Tuesday, May 16, 2017

As the academic year comes to a close, the 13 MAP teams organized and funded by WDI have finished their projects and successfully delivered final reports to their sponsoring organizations.

Multidisciplinary Action Projects, or MAP for short, is an annual, action-based learning course offered at the Ross School of Business in which MBA students work on projects for organizations all over the world under the guidance of faculty advisors. Each project requires analytical rigor, critical thinking, and teamwork among students.

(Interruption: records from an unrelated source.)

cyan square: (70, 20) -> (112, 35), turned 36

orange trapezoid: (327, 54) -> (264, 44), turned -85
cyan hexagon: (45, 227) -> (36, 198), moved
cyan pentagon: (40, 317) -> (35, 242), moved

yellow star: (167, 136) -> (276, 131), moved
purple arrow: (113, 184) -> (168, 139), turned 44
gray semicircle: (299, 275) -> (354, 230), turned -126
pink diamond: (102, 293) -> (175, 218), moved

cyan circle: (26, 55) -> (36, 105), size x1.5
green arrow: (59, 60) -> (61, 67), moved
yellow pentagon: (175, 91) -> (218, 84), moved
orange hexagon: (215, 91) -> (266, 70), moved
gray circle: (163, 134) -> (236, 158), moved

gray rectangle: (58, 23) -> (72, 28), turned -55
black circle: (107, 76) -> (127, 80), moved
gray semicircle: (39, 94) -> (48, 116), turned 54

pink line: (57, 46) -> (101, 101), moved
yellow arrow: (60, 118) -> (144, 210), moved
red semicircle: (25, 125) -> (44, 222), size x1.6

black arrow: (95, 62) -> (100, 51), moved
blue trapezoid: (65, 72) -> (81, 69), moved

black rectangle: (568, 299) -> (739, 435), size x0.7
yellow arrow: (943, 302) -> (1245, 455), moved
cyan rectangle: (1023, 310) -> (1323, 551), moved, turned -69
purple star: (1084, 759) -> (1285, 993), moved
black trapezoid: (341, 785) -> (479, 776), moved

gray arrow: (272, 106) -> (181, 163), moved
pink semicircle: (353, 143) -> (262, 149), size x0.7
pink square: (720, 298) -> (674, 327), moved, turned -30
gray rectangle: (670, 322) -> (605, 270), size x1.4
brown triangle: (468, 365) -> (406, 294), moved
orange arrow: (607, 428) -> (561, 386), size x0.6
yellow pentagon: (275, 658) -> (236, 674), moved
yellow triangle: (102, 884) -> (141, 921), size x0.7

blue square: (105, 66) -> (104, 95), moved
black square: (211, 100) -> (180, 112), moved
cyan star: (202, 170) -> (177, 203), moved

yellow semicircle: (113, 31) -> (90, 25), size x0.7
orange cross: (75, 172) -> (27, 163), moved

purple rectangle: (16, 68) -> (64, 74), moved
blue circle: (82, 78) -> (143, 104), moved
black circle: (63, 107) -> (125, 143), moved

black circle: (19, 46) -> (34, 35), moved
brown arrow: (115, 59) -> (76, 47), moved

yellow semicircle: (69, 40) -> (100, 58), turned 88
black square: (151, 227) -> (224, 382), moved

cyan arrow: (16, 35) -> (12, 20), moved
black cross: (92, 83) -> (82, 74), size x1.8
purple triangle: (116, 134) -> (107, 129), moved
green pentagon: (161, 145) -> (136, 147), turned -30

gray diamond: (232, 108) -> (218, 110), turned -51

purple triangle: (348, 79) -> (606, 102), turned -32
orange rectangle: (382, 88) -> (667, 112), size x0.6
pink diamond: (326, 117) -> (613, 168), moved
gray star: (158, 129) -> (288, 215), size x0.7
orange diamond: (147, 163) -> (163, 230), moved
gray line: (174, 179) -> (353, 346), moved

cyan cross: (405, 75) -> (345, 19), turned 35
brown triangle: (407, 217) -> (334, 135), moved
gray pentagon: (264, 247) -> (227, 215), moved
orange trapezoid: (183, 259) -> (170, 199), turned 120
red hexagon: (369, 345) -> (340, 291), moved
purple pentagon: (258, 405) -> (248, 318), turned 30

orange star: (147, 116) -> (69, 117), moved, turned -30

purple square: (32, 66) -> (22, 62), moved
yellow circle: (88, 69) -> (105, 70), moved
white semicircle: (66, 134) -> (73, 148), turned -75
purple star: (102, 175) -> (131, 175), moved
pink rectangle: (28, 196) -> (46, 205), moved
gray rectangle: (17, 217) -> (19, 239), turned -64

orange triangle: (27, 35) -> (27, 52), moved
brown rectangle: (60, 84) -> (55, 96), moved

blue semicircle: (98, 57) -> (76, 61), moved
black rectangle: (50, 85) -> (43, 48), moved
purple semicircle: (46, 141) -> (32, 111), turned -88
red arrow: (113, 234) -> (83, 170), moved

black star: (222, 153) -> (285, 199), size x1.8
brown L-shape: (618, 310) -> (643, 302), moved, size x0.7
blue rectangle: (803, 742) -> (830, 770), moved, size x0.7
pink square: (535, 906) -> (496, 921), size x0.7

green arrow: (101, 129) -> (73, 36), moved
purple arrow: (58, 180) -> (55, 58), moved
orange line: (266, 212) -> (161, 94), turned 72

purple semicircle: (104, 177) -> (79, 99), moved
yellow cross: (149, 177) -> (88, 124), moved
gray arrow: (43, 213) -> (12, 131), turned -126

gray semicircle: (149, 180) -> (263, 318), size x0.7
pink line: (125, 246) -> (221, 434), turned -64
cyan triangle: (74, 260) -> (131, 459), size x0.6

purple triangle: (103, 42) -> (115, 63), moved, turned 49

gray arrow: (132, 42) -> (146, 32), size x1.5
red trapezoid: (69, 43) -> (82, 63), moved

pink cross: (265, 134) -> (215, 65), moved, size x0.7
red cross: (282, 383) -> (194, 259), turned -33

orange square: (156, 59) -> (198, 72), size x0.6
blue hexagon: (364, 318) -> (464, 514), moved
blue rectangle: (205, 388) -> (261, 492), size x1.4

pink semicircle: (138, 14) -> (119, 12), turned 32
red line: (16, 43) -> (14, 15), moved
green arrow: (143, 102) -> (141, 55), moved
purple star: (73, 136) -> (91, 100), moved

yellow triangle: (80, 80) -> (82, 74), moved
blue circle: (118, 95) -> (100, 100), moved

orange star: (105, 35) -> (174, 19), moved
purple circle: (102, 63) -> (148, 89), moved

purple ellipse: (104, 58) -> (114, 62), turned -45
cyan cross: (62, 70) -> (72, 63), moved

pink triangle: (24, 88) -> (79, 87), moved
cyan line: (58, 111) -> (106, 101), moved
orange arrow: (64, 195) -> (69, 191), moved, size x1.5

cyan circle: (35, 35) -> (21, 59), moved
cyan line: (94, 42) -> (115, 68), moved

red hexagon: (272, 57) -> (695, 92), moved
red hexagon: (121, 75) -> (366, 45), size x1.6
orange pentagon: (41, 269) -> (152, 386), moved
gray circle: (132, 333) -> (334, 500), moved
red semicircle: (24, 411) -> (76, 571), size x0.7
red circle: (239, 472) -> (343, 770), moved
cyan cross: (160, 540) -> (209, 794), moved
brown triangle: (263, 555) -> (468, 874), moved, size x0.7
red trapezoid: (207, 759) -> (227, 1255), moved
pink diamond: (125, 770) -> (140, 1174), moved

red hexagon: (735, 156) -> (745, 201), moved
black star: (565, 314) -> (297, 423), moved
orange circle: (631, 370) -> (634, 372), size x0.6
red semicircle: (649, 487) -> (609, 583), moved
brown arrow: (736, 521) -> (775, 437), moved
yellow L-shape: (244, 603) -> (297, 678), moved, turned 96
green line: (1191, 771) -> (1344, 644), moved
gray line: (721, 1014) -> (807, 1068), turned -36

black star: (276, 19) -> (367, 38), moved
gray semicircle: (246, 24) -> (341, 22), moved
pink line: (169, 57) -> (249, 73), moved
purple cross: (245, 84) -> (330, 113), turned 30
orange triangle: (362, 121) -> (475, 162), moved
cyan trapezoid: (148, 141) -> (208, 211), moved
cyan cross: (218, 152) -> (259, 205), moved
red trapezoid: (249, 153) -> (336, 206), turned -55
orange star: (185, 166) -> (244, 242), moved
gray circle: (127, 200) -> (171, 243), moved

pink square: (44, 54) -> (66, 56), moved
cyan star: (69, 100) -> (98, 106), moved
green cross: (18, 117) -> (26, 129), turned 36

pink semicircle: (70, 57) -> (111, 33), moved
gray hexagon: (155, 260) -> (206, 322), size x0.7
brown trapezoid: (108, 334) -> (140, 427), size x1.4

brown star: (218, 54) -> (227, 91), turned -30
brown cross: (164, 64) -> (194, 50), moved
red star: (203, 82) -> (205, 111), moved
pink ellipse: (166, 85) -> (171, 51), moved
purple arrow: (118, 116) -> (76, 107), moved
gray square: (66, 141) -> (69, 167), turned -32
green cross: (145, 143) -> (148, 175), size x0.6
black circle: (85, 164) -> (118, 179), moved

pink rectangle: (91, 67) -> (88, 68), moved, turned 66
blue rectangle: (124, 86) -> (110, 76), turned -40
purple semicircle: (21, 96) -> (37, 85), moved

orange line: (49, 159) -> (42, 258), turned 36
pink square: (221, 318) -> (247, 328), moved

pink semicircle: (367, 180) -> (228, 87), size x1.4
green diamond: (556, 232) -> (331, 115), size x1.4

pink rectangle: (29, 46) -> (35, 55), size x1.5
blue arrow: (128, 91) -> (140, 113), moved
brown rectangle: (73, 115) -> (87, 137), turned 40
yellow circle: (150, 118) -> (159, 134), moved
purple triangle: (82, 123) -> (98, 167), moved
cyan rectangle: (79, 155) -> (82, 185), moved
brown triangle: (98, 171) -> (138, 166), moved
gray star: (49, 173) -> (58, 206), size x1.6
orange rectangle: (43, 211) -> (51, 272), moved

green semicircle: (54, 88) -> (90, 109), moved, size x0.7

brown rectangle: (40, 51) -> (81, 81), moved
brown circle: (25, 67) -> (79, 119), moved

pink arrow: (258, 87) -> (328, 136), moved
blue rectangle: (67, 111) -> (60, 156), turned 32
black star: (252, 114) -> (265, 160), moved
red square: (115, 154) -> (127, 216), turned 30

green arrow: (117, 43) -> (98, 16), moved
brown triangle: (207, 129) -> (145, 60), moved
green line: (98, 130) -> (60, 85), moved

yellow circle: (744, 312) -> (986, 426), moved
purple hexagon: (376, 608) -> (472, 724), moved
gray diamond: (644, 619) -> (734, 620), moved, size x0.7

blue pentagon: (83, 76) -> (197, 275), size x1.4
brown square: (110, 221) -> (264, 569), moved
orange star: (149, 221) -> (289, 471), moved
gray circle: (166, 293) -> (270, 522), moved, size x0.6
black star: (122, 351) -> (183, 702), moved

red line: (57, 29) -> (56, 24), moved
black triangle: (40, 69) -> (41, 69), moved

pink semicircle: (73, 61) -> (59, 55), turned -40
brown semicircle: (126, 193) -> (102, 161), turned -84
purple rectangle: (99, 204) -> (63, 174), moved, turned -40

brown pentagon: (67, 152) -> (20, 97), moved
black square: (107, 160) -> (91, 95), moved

Sponsoring organizations receive first-rate deliverables and data-driven recommendations from the teams of students. (Learn more about this year’s MAP projects organized by WDI here; find more information on WDI’s MAP projects over the years here.)

After learning about their projects and conducting secondary research for several weeks, the students then spend two to four weeks working with their organizations in the field.

Two of those projects – in Hanoi, Vietnam and Madurai, India – focused on laying the groundwork for centers designed to support local entrepreneurs and are part of a joint effort between WDI and the Zell Lurie Institute (ZLI). To assist the students on their projects, WDI Education Initiative Vice President Amy Gillett and Program Coordinator Nathan Rauh-Bieri provided advice and guidance based on WDI’s prior work in entrepreneurship development (see WDI’s newly-launched Entrepreneurship Development Center).

Here is a recap of the two projects.

 

Vietnam Partners LLC

The Vietnam Partners MAP project was co-funded by ZLI, and hosted by Vietnam Partners, LLC. The project’s goal was to create a launch plan for an entrepreneurship service center in partnership with Hanoi Business School (HSB). The student team conducted more than 45 interviews with entrepreneurs, HSB administrators, and other stakeholders. They discovered that Vietnam’s entrepreneurs need help growing their business – not just starting them – and would welcome an entrepreneurship development center.  

“The environment in Vietnam is ripe for this kind of organization,” said Bradley LaLonde, the team’s supervisor at Vietnam Partners.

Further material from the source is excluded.